Set in Borough Park and Williamsburg, we see the difficulties of the three subjects but we do at first in obstructed, hazy, or fragmented” ways. This film is a very strong condemnation of the oppression that is part of the social structure of Brooklyn’s Hasidic communities. We see that the communities are insular and have high birth rates and their ownindependently operated ambulance and police forces. Directors Ewing and Grady challenge the culture of violence and silence that keeps many Hasidim isolated and privately anguished.
The film begins with a recording of a 911 call made by Etty, a thirty something mother of seven and a victim of spousal abuse. As she speaks out about the violence and forced sex in her marriage, her husband’s family takes terrible measures to silence her. Men stand outside her apartment wielding hammers to intimidate her. They are dressed in full Orthodox clothing ready to handle a perceived threat to their neighborhood.
Ari, a questioning teenager and victim of rape at an Orthodox summer camp, is first seen cutting off his sidelocks. Even though he is wearing a yarmulke, he is a rebel who chain-smokes as he defiantly uses the internet in a public park (Orthodox communities largely forbid the internet, and have their own limited libraries.) Most of Ari’s struggles, including drug abuse take place off-screen. Etty’s story is especially powerful because we see the masculine power systems that control so much of society.
“One of Us” spends two years following three individuals whose quests for meaning, purpose and even personal safety cause them to abandon the Hasidic religious community they grew up in but came to view as suffocating to the point of despair. None of the three people we meet here regrets leaving and joining the wider world. their after stories as well as their before ones touch on loneliness, insecurity and even trauma.
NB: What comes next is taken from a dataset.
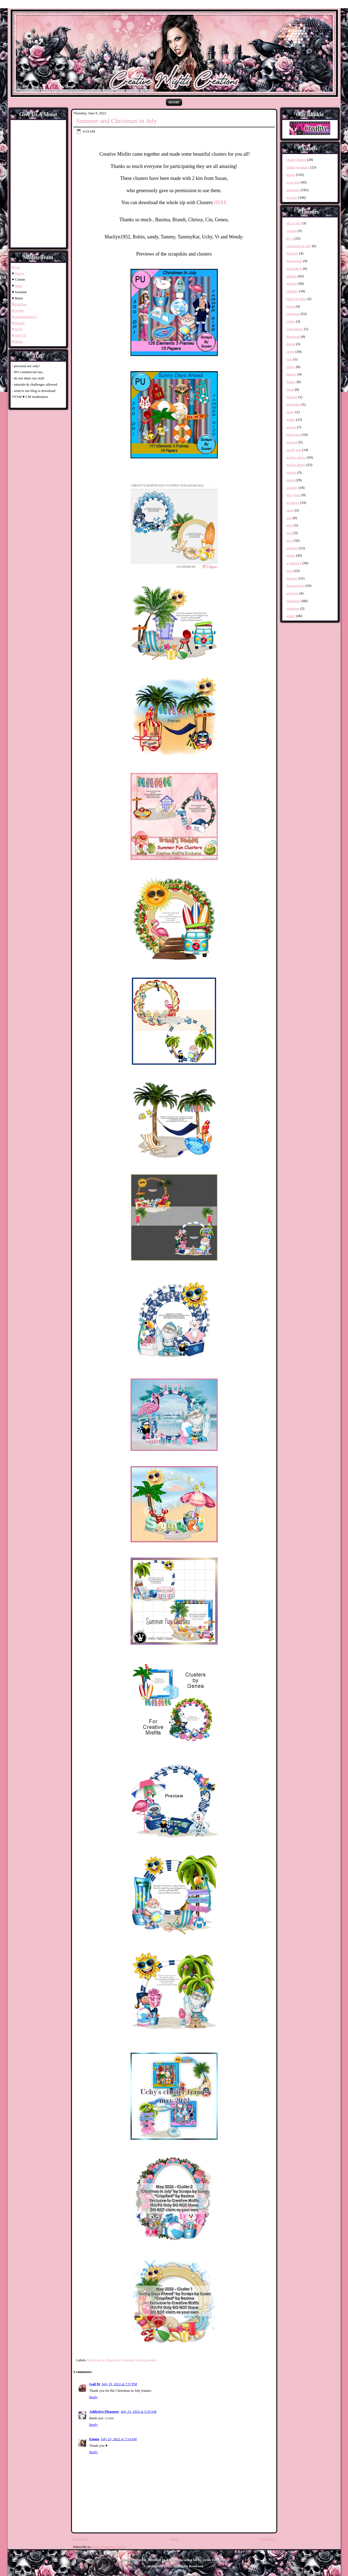 This screenshot has height=2576, width=348. Describe the element at coordinates (116, 120) in the screenshot. I see `Summer and Christmas in July` at that location.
Satmar Jews speak Yiddish, are suspicious of outsiders and are bound by adherence to very strict rules of worship and life. The movement was born in 18th century Eastern Europe as a way to bring joy to everyday worship. It was almost erased by the Holocaust. Children are in part seen as community property essential to ensure the group’s survival. Nobody leaves unless they pay the price for freedom and we see that price here and how difficult it is to pay. The stories of our three characters give us anarrative through in which we can see the contradictions that make up our identities.